Besides that, the way the U.S. acquired those islands in 1898 is part of another radical change, that being the United States becoming the empire we are now, essentially in one, war-mongering, colonizing summer.

You mentioned some Hawaiians who carried signs that read, "We Are Not Americans" at a parade for the 50th anniversary of its statehood. Have those types given you any feedback on your book?

Oh, yes. There's a pretty potent community of native activists there who have spent decades picketing and speaking out about Hawaiian sovereignty. To my delight, they have really embraced the book because someone with access to the American mass media is telling the story of how the United States took over their country and, in their opinion, wrecked it.

I also found those people to be an invaluable resource when I was researching the book. The nice thing about people who hold grudges is that they are exceedingly knowledgeable about the past and are more than happy to talk about it! One of the interviews I did with one of those protesters was supposed to be a half-hour lunch. It lasted six hours. I learned a lot.

You don't strike me as a surfer chick -- did you allow yourself to have some touristy fun while you were researching Unfamiliar Fishes?

My sister and nephew joined me on many of my research trips, so there was a lot of driving around looking at the ocean as my nephew made up songs whilst playing the ukulele I bought him.
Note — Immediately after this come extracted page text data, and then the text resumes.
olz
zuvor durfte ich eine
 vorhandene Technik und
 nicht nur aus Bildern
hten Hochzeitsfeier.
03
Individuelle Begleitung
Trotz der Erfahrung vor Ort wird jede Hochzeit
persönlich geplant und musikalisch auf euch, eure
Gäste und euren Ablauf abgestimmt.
I remember the chorus of one of the catchier songs went, "Aunt Sarah, she says boring words that I can't understand."

Imperialistically speaking, what worries you most about where America is headed?
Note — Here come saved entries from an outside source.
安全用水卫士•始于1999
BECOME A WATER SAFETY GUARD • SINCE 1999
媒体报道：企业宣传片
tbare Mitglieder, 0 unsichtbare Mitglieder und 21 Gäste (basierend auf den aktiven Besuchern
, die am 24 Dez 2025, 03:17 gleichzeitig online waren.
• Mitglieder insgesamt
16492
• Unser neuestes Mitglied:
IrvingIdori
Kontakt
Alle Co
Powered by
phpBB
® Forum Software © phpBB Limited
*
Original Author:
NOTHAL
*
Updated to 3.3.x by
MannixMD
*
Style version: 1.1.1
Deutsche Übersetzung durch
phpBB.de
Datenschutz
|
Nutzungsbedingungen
It is intriguing that all of our current problems having to do with the over-extension of our military abroad -- from our under-equipped and overworked troops in Afghanistan to the less controversial ongoing slog of protecting, say, Taiwan and South Korea -- harken back to the men in the government and military during the era of William McKinley and his successor, Theodore Roosevelt.

There was this active movement afoot by guys like Roosevelt to make America great. Great, as opposed to good. And to them, greatness meant empire. And empire meant a navy. And a real navy needs island colonies to use as naval bases. And we're still using the bases we acquired in 1898 for that same purpose, such as Guantanamo and Pearl Harbor. This mess we're in, that was Roosevelt's dream. Hawaii was part of that then and it still is, since Pearl Harbor is our military's HQ in the Pacific.

Does it bug you when people tell you what your next book should be about? And can it be about California? Can you tell us about your next book?

Yes. No. No.

You'll be speaking with Jeff Garlin, who's hosted Henry Rollins, Michael Moore, Larry David, Judd Apatow, John Waters... See a trend here? Apparently, you're the first woman he's found interesting enough to talk to. Could you ask him about that?

The trend I see is that Jeff Garlin has a thing for chatting up agitated smart-alecks -- or non-natives of Los Angeles -- unless that's redundant. Everyone on that list is either Midwestern or from the East Coast, Garlin included. Maybe Garlin is so sick of talking to happy-go-lucky, hippy-dippy, passive-aggressive Californians he yearns to listen to aggressive-aggressive provincials and New York Jews just to get a break from all that maddening West Coast optimism?

What will you do for fun while in L.A.?

On this trip, I'm pretty much a traveling salesman for my publisher. But in general, aside from spending time with my friends there, my two favorite things to do in Los Angeles are looking at architecture and eating tacos, preferably simultaneously.